Friday, January 22, 2010

What kind of problems have I seen?

As long as I have been breeding and caring for Ball Pythons, I have seen a few problems happen in the collection.

I have had Mites, Respiratory Infections, Belly Rot, and rat injuries. In terms of breeding, I've had twisted umbilicus in the egg, dead babies in the egg, and females that have egg binding issues.

Most of these are preventable, and thru learning and experiencing them, I have to say I feel more prepared and ready for problems.

Death is also a big part of the problem arena.

Babies that just decide not to eat sometimes happen, severe bodily injuries, as well as the random death of an animal due to internal issues.

I have had deaths in the collection, but I always have necropsies done to find out what the problems are.

Over the past five years, I have only lost four animals.

One necropsy that was performed informed me that the animal in question had a liver issue, and would have died no matter what I did.

I have heard of people dropping animals and breaking their spines. I have heard of feeder rats eating snakes when left in too long. I have heard of severe belly rot and skin issues becoming necrotic and killing the animal. I have heard of deaths due to mites dehydrating an animal to the point of no return. Respiratory infections that get too deep set, and are too far involved can kill a ball python as well.

So death is a part of working with the animals.

And as the caretaker of the animals, you need to be on top of these problems. Be cautious and aware, and treat animals pre-emptively.

Be friends with your Vet.

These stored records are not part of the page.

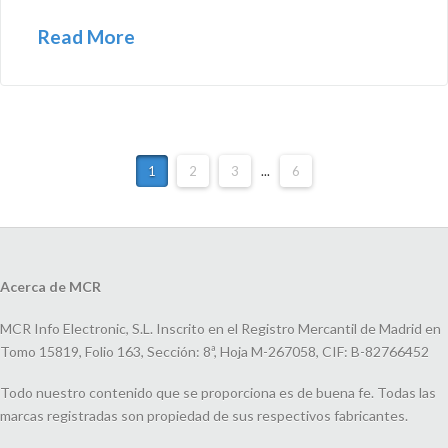
Read More
1
2
3
...
6
Acerca de MCR
MCR Info Electronic, S.L. Inscrito en el Registro Mercantil de Madrid en
Tomo 15819, Folio 163, Sección: 8ª, Hoja M-267058, CIF: B-82766452
Todo nuestro contenido que se proporciona es de buena fe. Todas las
marcas registradas son propiedad de sus respectivos fabricantes.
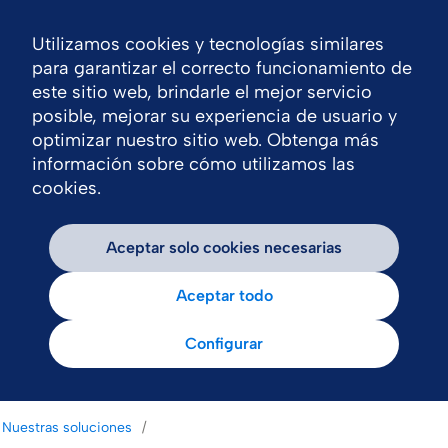
Utilizamos cookies y tecnologías similares
Nav
para garantizar el correcto funcionamiento de
este sitio web, brindarle el mejor servicio
posible, mejorar su experiencia de usuario y
optimizar nuestro sitio web. Obtenga más
información sobre cómo utilizamos las
cookies.
Aceptar solo cookies necesarias
Aceptar todo
Configurar
Nuestras soluciones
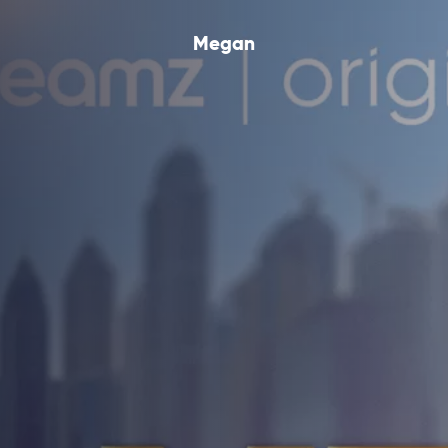
Megan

He or She will be your go-to person.

And of course, problems are going to happen.

So here are a few things I have learned from my own experiences with problems:

-Pretreat any incoming snakes for mites, whether or not you see mites on them.
-Be aware of the feeder rodents you feed if you feed live. Rats will fight back, and can do damage. The larger the rat, usually the more fight in them, and the more damage they can do.
-Hissing and popping can be signs of a problem. Keep a very close eye on animals that make funny noises.
-Get your husbandry spot on, and make sure that your humidity isn't too high in one area and too low in another. This will cause problems.
-Eggs are complicated, and treat them nicely, but know that not all of them will survive, no matter what you do.

So there you go.

Did I scare you off yet?

Don't worry, that's why I tell you these problems! So that you can forgo them and enjoy your collection without stressing out as much.

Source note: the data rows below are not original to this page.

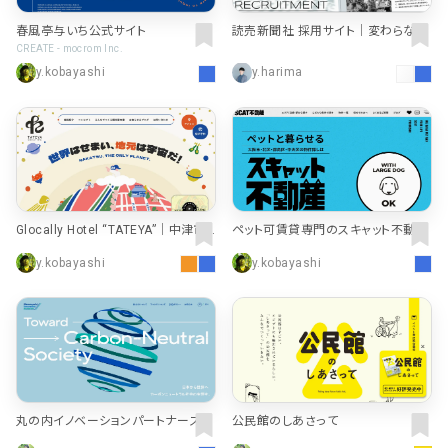
春風亭与いち公式サイト
読売新聞社 採用サイト｜変わらない
もの。超えていくもの。
CREATE - mocrom Inc.
y.kobayashi
y.harima
Glocally Hotel “TATEYA”｜中津市
ペット可賃貸専門のスキャット不動産
のホテル・ゲストハウス
｜猫可・多頭飼育可物件多数
y.kobayashi
y.kobayashi
丸の内イノベーションパートナーズ株
公民館のしあさって
式会社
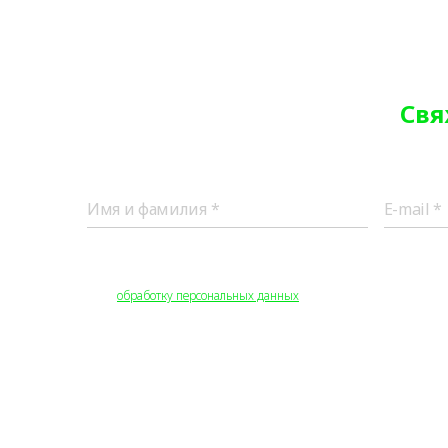
Свя
Все поля обязательны для заполнения.
Нажимая на кнопку «Отправить», вы соглашаетесь на получение 
этого
обработку персональных данных
.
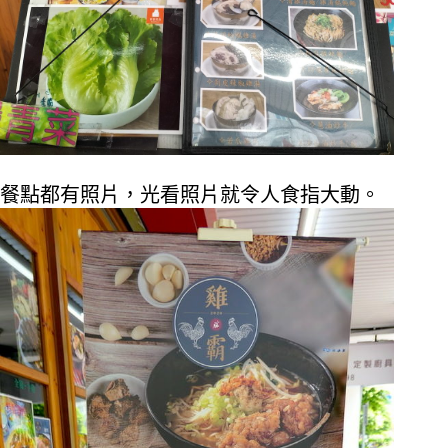
餐點都有照片，光看照片就令人食指大動。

Remember this, my friends...

You are doing this to create new life. To make more beautiful animals. So take care of them as well as you can, and when you can't, ask for help. There are people out there that can and will help you, including me!

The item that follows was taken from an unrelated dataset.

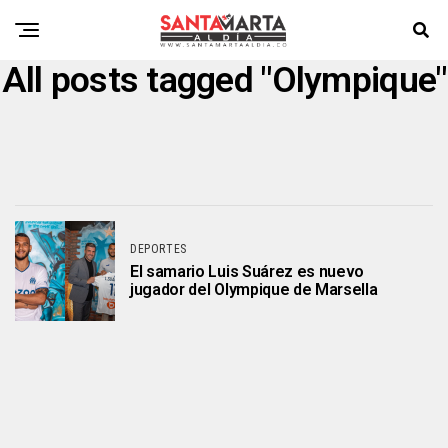
All posts tagged "Olympique"
DEPORTES
El samario Luis Suárez es nuevo
jugador del Olympique de Marsella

And I am going to end this weeks blog by sharing a breeding photo of the POG with a Het female.

YAY!

Have a great weekend, my friends.

2 comments:

Royal Morphz said...

Man this weeks blogs have definitely taught me things and inspired me too. Thank ya Heather.

TJ

Krystal said...

Thank goodness almost all of those problems are preventable. If something were to happen that I couldn't've done anything about, I can live with that. But if something I did caused pain and suffering...that's hard to get over.

I was looking at TSK's birthing records once, and in one season at least two of their breeder females died shortly after laying. I got scared, wondering how common this was and if there were any way to prevent it.

I think my biggest hurdle will be when the first snake in my collection dies. That's going to be terribly difficult to get over, even if it's not my fault. I realize that's just part of it, but...they're my kids....

*crosses fingers for POGs for you*

Again, thank you for being so open with us about these issues!